## Aim of the exercise
After locating the line that contains "a compiere que", restate it and each later line word for word through the end of the records.

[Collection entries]
^^^^^^^^
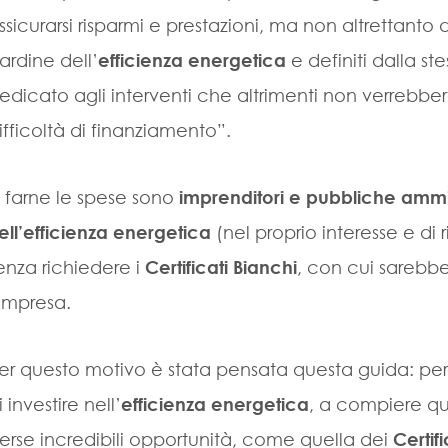
ssicurarsi risparmi e prestazioni, ma non altrettanto 
ardine dell’
efficienza energetica
e definiti dalla s
edicato agli interventi che altrimenti non verrebber
ifficoltà di finanziamento”.
 farne le spese sono
imprenditori e pubbliche ammi
ell’efficienza energetica
(nel proprio interesse e di r
enza richiedere i
Certificati Bianchi
, con cui sarebbe
’impresa.
er questo motivo è stata pensata questa guida: pe
i investire nell’
efficienza energetica
, a compiere que
erse incredibili opportunità, come quella dei
Certif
^^^^^^^^
## Exercise output
, a compiere que
erse incredibili opportunità, come quella dei
Certif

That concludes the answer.